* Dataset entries
---*---
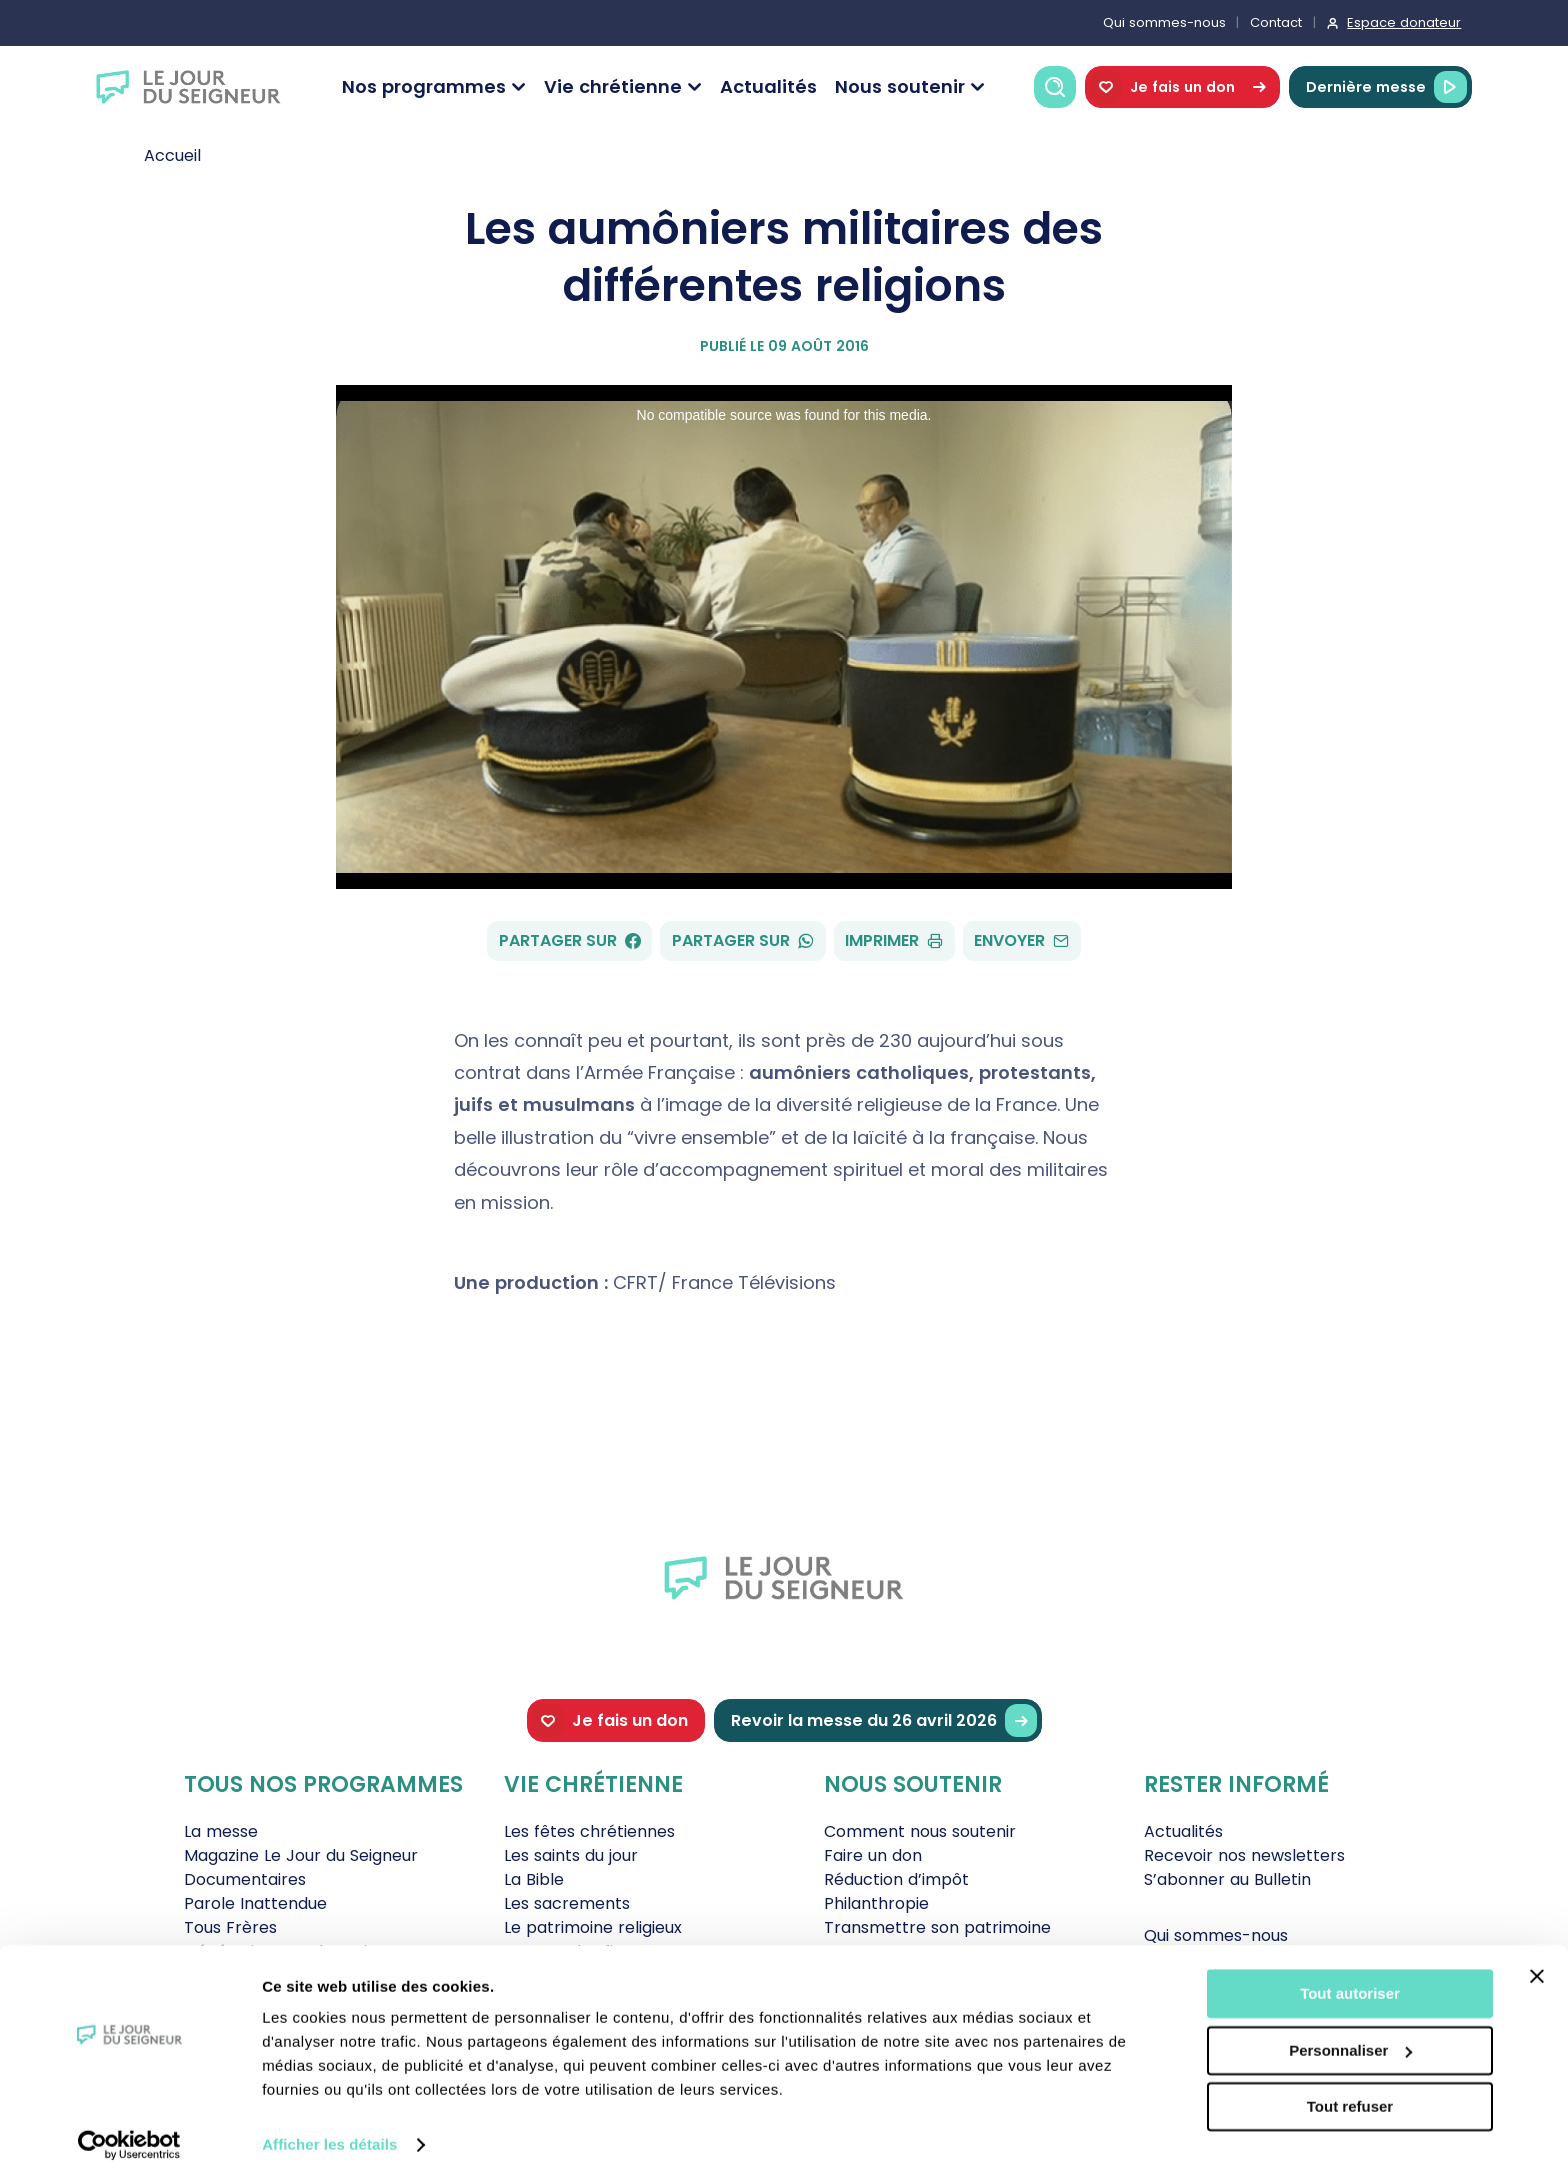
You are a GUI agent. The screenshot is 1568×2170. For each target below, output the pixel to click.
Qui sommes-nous (1164, 22)
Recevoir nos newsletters (1244, 1855)
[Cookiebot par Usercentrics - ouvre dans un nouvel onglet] (129, 2131)
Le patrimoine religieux (593, 1927)
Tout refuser (1350, 2092)
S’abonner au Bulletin (1227, 1879)
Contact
---*---
* WHAT THE TASK ASKS
What you return must be every entry, word for word, without any pictures.

* RESPONSE AREA
You are a GUI agent. The screenshot is 1568×2170. For each target below, output the pixel to click.
Qui sommes-nous (1164, 22)
Recevoir nos newsletters (1244, 1855)
[Cookiebot par Usercentrics - ouvre dans un nouvel onglet] (129, 2131)
Le patrimoine religieux (593, 1927)
Tout refuser (1350, 2092)
S’abonner au Bulletin (1227, 1879)
Contact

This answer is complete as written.